Il giorno dopo mi armo di tacchi a spillo bellissimi quanto scomodissimi ( chemmmefrega tanto mica ci devo camminare per molto) e andiamo al ristorante, ma visto che siamo in largo anticipo e mio marito vive di ansia da buche, rotaie e traffico milanese decidiamo di farci un giro a City Life. Dopo un’ora di camminata perlustrativa arriviamo davvero al ristorante e la gioia pura è stata trovare delle sedie comode come poltrone, certo non mi sono levata i tacchi ma non potete capire la gioia di sedermi!

Arrivano i menù e faccio mente locale di una recensione che avevo letto di un’intollerante al lattosio che ribadiva a gran voce che l’intolleranza al lattosio non sapevano nemmeno cosa fosse. Rido ovviamente di questa recensione perchè sotto ogni piatto ci sono riportanti tutti gli allergeni, e il piatto di cui parlava lei riportava proprio LATTE e derivati. Tra l’altro ho chiesto a lui, Alessandro Borghese in persona, e mi ha risposto proprio che nel menù i dolci sono tutti con lattosio e a richiesta li fanno sul momento senza, per cui bastava solo chiedere!

L’ assaggio di benvenuto era una frittella con dell’ottimo pomodoro fresco al basilico e  per mio marito un bignè ripieno di gorgonzola glassato alla liquirizia.

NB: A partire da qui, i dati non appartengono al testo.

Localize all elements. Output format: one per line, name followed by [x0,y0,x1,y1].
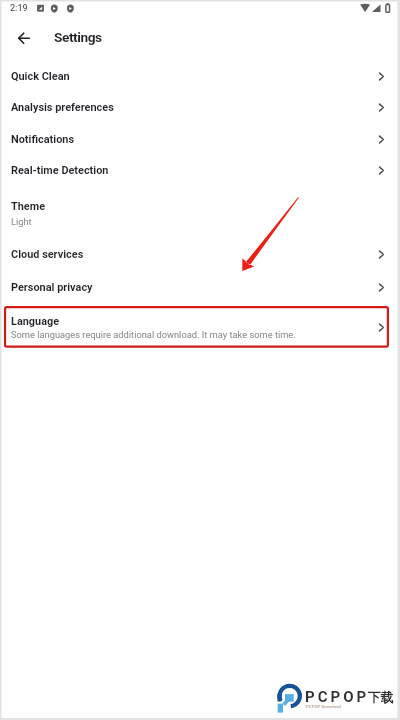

Poi ordiniamo gli antipasti, per lui baccalà e per me calamaretti spillo con zucchine alla scapece e intanto ci portano degli assaggi di grissini , pane  al cacao e focaccia davvero buoni e ovviamente lactose free. Il primo davvero eccellente dove  ho mangiato la fregola sarda con scampi crudi, basilico e limone pressochè sublime. Arriviamo al dolce, il famoso lusso per pochi intolleranti eletti, dove mi fanno un sorbetto alla mela verde con melone bianco, crema di fragole, mango e nocciole. Un caffè ed un omaggio di arrivederci con melone , nocciole glassate e lamponi ripieni di crema al pistacchio. Il bello? Il conto! Il conto arriva insieme ad un libretto dove puoi votare e dove sulla sinistra ribadisce che lui può sempre confermare o ribaltare il risultato! M E R A V I G L I O S O!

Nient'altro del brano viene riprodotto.